男女半々しかいないこの地球上で「男女共同参画?」
何を今さら寝ぼけたことを言っているんだろう。
そんなこと、地球ができた時から当たり前だったんじゃないの?
女性が男性よりも有色人種が白人種よりも生物学的により強い要素を持っていることを体験的に知っていたからこそ、男性は女性を、白人は有色人種を差別してきたのだろう。
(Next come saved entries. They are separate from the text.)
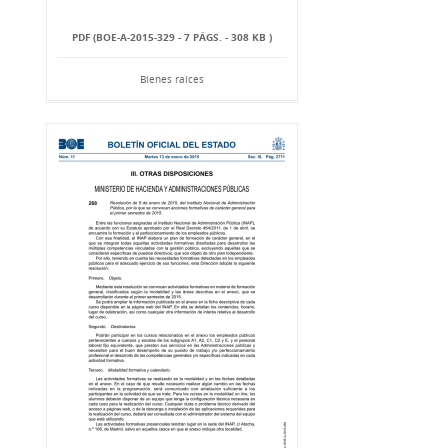
PDF (BOE-A-2015-329 - 7 PÁGS. - 308 KB )
Bienes raíces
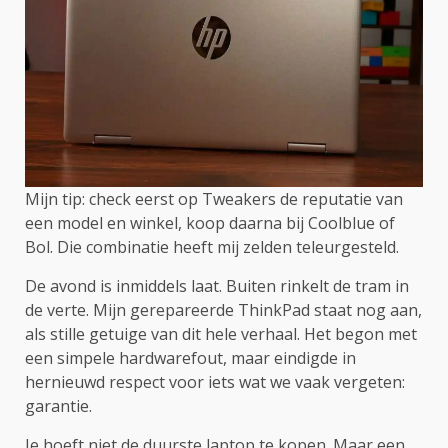
Mijn tip: check eerst op Tweakers de reputatie van
een model en winkel, koop daarna bij Coolblue of
Bol. Die combinatie heeft mij zelden teleurgesteld.
De avond is inmiddels laat. Buiten rinkelt de tram in
de verte. Mijn gerepareerde ThinkPad staat nog aan,
als stille getuige van dit hele verhaal. Het begon met
een simpele hardwarefout, maar eindigde in
hernieuwd respect voor iets wat we vaak vergeten:
garantie.
Je hoeft niet de duurste laptop te kopen. Maar een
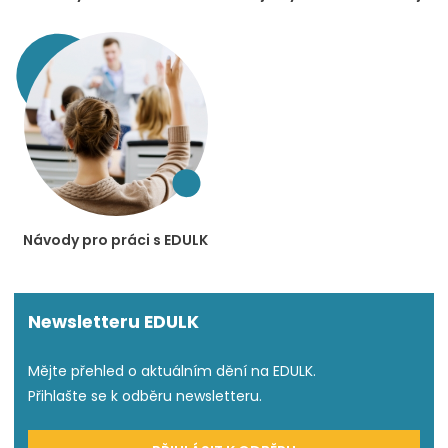
Návody pro práci s EDULK
Newsletteru EDULK
Mějte přehled o aktuálním dění na EDULK.
Přihlašte se k odběru newsletteru.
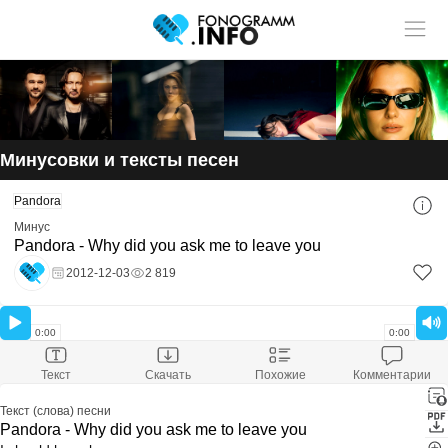
Учитель музыки?
У нас
Размещай
твои ученики!
статьи и видео в разделе "Обучение"
Минусовки и тексты песен
Смотри ещё:
Pandora
Скачать минусовку
Pandora - Why did you ask me to leave you
Минус
Скачали:
147
Pandora - Why did you ask me to leave you
Размер файла:
6.54 Mb
Расширение файла:
mp3
2012-12-03
2 819
Скачать минус
Оставить комментарий
0:00
0:00
Текст
Скачать
Похожие
Комментарии
Текст (слова) песни
Pandora - Why did you ask me to leave you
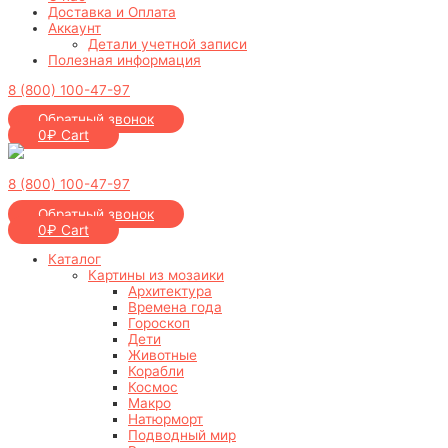
Доставка и Оплата
Аккаунт
Детали учетной записи
Полезная информация
8 (800) 100-47-97
Обратный звонок
0
₽
Cart
8 (800) 100-47-97
Обратный звонок
0
₽
Cart
Каталог
Картины из мозаики
Архитектура
Времена года
Гороскоп
Дети
Животные
Корабли
Космос
Макро
Натюрморт
Подводный мир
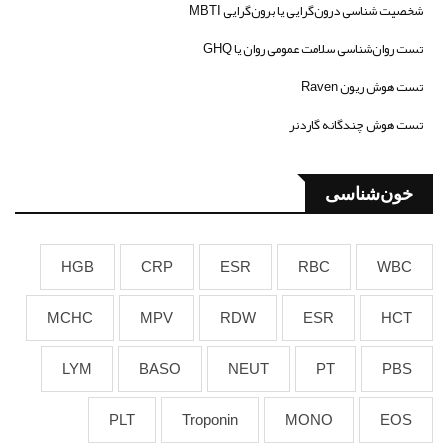
شخصیت شناسی درون‌گرایی یا برون‌گرایی MBTI
تست روان‌شناسی سلامت عمومی روان یا GHQ
تست هوش ریون Raven
تست هوش چندگانه گاردنر
خون‌شناسی
HGB
CRP
ESR
RBC
WBC
MCHC
MPV
RDW
ESR
HCT
LYM
BASO
NEUT
PT
PBS
PLT
Troponin
MONO
EOS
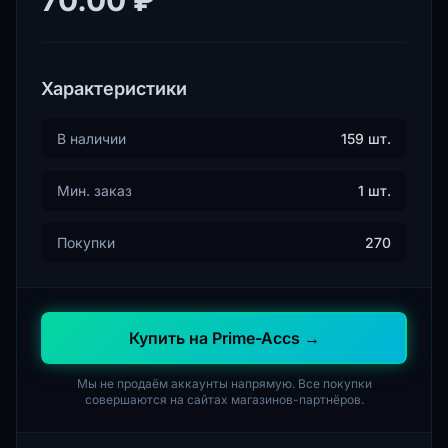
Характеристики
В наличии
159 шт.
Мин. заказ
1 шт.
Покупки
270
Купить на Prime-Accs →
Мы не продаём аккаунты напрямую. Все покупки
совершаются на сайтах магазинов-партнёров.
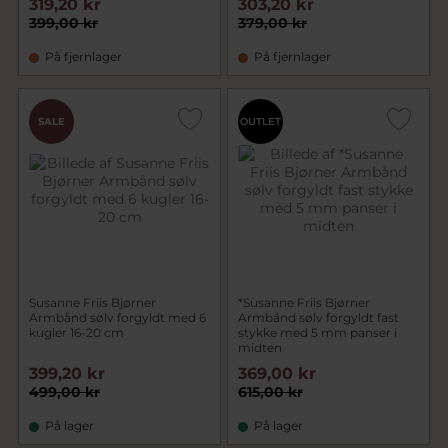
319,20 kr
303,20 kr
399,00 kr
379,00 kr
På fjernlager
På fjernlager
SALE
OUTLET
Susanne Friis Bjørner
*Susanne Friis Bjørner
Armbånd sølv forgyldt med 6
Armbånd sølv forgyldt fast
kugler 16-20 cm
stykke med 5 mm panser i
midten
399,20 kr
369,00 kr
499,00 kr
615,00 kr
På lager
På lager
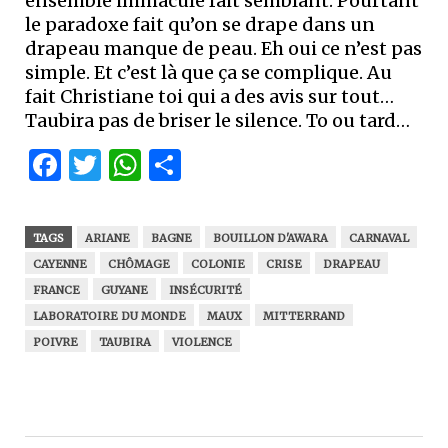
ensemble immaculé fait semblant. Pourtant
le paradoxe fait qu’on se drape dans un
drapeau manque de peau. Eh oui ce n’est pas
simple. Et c’est là que ça se complique. Au
fait Christiane toi qui a des avis sur tout…
Taubira pas de briser le silence. To ou tard…
Facebook
Twitter
WhatsApp
Partager
TAGS
ARIANE
BAGNE
BOUILLON D'AWARA
CARNAVAL
CAYENNE
CHÔMAGE
COLONIE
CRISE
DRAPEAU
FRANCE
GUYANE
INSÉCURITÉ
LABORATOIRE DU MONDE
MAUX
MITTERRAND
POIVRE
TAUBIRA
VIOLENCE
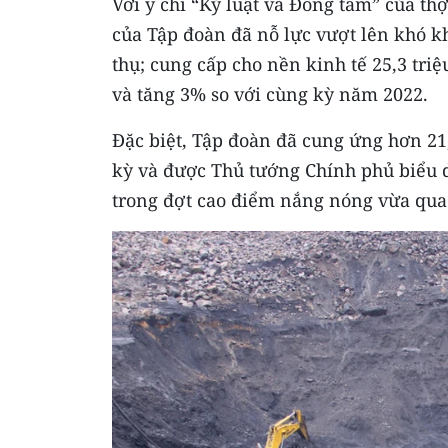
Với ý chí “Kỷ luật và Đồng tâm” của th
của Tập đoàn đã nỗ lực vượt lên khó k
thụ; cung cấp cho nền kinh tế 25,3 tr
và tăng 3% so với cùng kỳ năm 2022.
Đặc biệt, Tập đoàn đã cung ứng hơn 21,
kỳ và được Thủ tướng Chính phủ biểu 
trong đợt cao điểm nắng nóng vừa qua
差別意識の根底にあるのはコンプレックスだという心理学者の指摘はその意味ではあっている。
相手の目を見て相手と同じ目線でコミュニケートする?
それだってコミュニケートの基本でしょ。
上から目線も相手を見ずにしゃべることも、こちら側が相手を「支配」しようとしていることやコンプレックスの「裏返し」なのだから、そんなのコミュニケーションでも何でもない。
まず相手の意見を聞く。
認知症患者じゃなくったって、まず相手の意見が先なのはこれも「当たり前」。
自分の尺度で相手が理解できないから切り捨てる。
だから争いが起こる。
これも当たり前。
まったく自分とは違う「気」の中に住む認知症患者のことばをまず受け入れない限りその人の住む「世界」は理解できない。
「アンタはどろぼう」と言われたら「どろぼうなんかいる訳ない」と自分の尺度で考えるのではなく、「一体どこにどろぼうがいるのだろう」と考えて行くと、案外その人の中の「どろぼう」に容易く行き着くことができたりする。
そうか、小さい頃学校で隣の机の子にケシゴムとられちゃったんだ,,,。
そんな記憶を引き出すことが認知症患者と私たちのコミュニケーションの大きな糸口になったりもする。
一度施設を訪問していた時、演奏後私のもとに一人の車椅子の女性(まだ六十代後半のようにも見えた)が号泣しながら近づいてきたことがある。
どうなさったのですか問うと「亡くなった主人を思い出しました」と言われる。
私がご主人に似ていたのですかと問うとそうではないと答える。
私の顔とか立ち居振る舞いがご主人に似ていたのではなく、たまたまこの時歌った曲をご主人と一緒に歌ったことがあり、目の前にいる私がその年代に近かった(介護施設には私のような年代の男性は案外少ない)、ただそれだけのことでこの方の中は亡くなられたご主人と出会っていたのだ。
こんな他愛もない出来事で人を違った「世界」に誘ってくれるのも音楽の力なのかナと思う。
行政も現場も、介護や医療に対してテクニカルな対策だけでなく、「コミュニケーション」という視点から介護や医療を見直してくれないだろうかといつも思う。
当たり前のことができていないということは、どこか基本ができていないということ。
その「当たり前」がどこにあるのかを探すことも必要なのではとふと思う。